Link Search Menu Expand Document

Example tests for missing values

Where your warehouse table contains records that ought not to be empty, you can use Soda SQL to test for missing data, or null values. By default, Soda SQL includes a missing_count metric that searches for missing or null values in a column of a table.
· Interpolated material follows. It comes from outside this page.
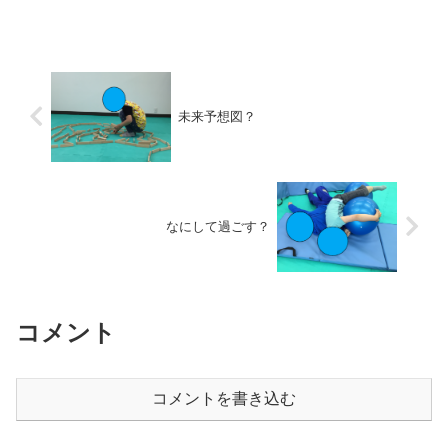
切れたら 紙に...
未来予想図？
なにして過ごす？
コメント
コメントを書き込む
To illustrate how to use Soda SQL to test for missing values, imagine an e-commerce company that fulfills orders for shipment to customers. The information associated with each shipment is stored in a fulfillment table in a database. Here is how they could test to ensure the values in the postal_code column are not blank.

Scan YAML:

table_name: fulfillment
metrics:
  - row_count
  - missing_count
  - missing_percentage
  - values_count
  - ...
columns:
  postal_code:
    tests:
      - missing_count == 0

Then, the engineer runs a Soda SQL scan as follows:

Scan command:

soda scan warehouse.yml tables/fulfillment.yml

Scan output:

  | 2.x.x
  | Scanning tables/fulfillment.yml ...
  | ...
  | Test column(postal_code) test(missing_count == 0) passed with metric values {"missing_count": 0}
  | Executed 2 queries in 0:00:00.032096
  | Scan summary ------
  | 68 measurements computed
  | 1 tests executed
  | All is good. No tests failed.
  | Exiting with code 0



Another way to use the missing_count metric is to test for specific values that qualify as missing. For example, where “n/a” qualifies as a missing value in an unvalidated text field for country for a shipment, an engineer can define a Soda SQL test that looks for those missing values using a column configuration key.

Scan YAML:

table_name: fulfillment
metrics:
  - row_count
  - missing_count
  - missing_percentage
  - values_count
  - ...
columns:
  country:
    missing_values:
    - n/a
    - na
    tests:
      - missing_count == 0

Then, the engineer runs a Soda SQL scan as follows:

Scan command:

soda scan warehouse.yml tables/fulfillment.yml

Scan output, pass:

  | 2.x.x
  | Scanning tables/fulfillment.yml ...
  | ...
  | Test column(country) test(missing_count == 0) passed with metric values {"missing_count": 0}
  | Executed 2 queries in 0:00:00.036880
  | Scan summary ------
  | 68 measurements computed
  | 1 tests executed
  | All is good. No tests failed.
  | Exiting with code 0

Scan output, fail:

  | 2.x.x
  | Scanning tables/fulfillment.yml ...
  | ...
  | Test column(country) test(missing_count == 0) failed with metric values {"missing_count": 35}
  | Executed 2 queries in 0:00:00.031306
  | Scan summary ------
  | 68 measurements computed
  | 1 tests executed
  | 1 of 1 tests failed:
  |   Test column(country) test(missing_count == 0) failed with metric values {"missing_count": 35}
  | Exiting with code 1